TASK INSTRUCTIONS:
Which lines below contain the word "track"? Copy each of them.

━━ RECORDS PROVIDED ━━

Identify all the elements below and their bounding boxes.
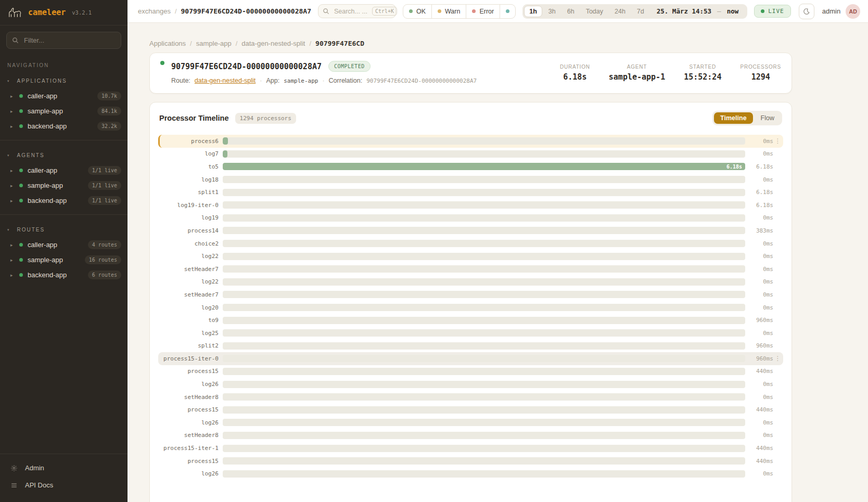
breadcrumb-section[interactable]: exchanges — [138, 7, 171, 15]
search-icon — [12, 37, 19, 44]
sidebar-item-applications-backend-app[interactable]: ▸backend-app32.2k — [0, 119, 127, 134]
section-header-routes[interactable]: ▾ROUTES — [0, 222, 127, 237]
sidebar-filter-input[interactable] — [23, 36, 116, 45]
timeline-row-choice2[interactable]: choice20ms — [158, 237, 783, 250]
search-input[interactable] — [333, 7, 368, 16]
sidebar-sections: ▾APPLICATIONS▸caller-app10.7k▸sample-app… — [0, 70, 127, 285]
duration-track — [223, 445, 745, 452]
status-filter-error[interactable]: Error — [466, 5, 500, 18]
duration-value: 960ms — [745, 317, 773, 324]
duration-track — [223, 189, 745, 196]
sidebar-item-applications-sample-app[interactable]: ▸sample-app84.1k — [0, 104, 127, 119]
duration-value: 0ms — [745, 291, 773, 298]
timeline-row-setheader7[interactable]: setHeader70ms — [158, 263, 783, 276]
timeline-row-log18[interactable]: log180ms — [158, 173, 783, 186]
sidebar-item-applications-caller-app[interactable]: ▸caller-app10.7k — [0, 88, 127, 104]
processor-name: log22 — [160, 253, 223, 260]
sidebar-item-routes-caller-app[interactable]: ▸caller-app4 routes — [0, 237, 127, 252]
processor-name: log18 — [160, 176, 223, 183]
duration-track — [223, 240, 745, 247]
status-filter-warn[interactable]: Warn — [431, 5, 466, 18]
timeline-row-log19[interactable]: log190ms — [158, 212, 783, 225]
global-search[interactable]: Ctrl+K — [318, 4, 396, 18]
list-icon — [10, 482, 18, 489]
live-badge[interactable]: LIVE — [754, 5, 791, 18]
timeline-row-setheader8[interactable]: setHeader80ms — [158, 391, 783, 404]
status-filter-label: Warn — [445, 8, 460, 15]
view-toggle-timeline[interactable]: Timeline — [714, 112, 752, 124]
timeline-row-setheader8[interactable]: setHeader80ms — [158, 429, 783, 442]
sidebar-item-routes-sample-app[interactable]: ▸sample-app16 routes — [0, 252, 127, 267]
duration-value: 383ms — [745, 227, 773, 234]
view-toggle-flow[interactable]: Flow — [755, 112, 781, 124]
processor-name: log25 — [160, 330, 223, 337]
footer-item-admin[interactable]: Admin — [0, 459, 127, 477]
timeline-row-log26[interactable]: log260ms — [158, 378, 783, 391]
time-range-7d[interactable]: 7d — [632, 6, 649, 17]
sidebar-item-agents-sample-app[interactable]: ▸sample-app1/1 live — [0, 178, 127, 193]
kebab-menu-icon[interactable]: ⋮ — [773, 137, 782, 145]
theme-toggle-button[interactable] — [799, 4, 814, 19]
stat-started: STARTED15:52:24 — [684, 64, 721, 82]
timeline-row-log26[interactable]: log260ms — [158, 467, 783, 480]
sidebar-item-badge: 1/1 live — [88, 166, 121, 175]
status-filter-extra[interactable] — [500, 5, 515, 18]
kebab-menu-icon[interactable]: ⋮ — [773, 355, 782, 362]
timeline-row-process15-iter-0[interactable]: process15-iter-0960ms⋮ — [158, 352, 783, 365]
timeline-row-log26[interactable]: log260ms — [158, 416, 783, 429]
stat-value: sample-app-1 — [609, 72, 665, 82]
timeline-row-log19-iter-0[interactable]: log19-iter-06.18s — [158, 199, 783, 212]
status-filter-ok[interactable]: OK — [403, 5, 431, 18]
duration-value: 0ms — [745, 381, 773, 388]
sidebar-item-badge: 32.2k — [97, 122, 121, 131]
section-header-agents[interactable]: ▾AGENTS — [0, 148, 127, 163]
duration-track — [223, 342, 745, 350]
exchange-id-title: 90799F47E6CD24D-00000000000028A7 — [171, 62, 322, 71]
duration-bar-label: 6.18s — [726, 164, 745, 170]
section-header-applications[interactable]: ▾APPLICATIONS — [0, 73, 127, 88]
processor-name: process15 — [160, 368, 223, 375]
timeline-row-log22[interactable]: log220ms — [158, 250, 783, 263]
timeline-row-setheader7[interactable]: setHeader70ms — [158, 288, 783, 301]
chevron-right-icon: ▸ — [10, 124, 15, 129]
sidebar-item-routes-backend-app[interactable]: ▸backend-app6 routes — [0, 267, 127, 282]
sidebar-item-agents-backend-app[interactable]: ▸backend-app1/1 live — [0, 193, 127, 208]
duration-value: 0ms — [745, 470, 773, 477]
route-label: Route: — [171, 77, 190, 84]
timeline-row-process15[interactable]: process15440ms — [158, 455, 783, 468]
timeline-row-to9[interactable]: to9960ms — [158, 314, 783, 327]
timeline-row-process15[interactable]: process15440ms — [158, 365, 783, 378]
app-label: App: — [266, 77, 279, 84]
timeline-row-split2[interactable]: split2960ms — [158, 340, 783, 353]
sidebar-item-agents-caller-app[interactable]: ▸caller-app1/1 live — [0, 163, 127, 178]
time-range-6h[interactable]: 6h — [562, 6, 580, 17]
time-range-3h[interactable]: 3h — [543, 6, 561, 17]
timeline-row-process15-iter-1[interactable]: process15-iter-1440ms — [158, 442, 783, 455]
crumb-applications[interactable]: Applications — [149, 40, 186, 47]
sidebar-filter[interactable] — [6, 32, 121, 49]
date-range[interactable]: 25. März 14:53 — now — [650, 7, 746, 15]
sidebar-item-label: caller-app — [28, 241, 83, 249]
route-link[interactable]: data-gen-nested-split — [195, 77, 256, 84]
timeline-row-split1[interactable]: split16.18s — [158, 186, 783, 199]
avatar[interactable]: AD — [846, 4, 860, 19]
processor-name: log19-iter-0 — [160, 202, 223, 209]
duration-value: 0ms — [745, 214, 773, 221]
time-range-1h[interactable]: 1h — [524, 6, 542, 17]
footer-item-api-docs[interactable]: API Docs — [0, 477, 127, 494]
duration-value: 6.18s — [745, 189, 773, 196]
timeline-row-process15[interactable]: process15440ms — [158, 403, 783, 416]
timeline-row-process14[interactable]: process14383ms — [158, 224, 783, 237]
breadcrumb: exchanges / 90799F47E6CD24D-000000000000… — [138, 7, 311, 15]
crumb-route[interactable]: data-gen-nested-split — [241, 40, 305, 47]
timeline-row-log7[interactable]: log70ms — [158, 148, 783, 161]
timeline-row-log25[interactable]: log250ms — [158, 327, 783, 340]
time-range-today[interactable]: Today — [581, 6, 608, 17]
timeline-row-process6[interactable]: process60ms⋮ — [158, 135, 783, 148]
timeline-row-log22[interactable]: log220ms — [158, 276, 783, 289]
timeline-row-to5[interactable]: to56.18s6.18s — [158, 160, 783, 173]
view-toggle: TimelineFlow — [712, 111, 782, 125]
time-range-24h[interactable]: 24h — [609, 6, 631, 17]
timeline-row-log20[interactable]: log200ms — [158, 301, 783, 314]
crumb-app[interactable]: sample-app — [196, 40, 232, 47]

━━━

WRITTEN REPLY:
duration-track — [223, 445, 745, 452]
duration-track — [223, 189, 745, 196]
duration-track — [223, 240, 745, 247]
duration-track — [223, 342, 745, 350]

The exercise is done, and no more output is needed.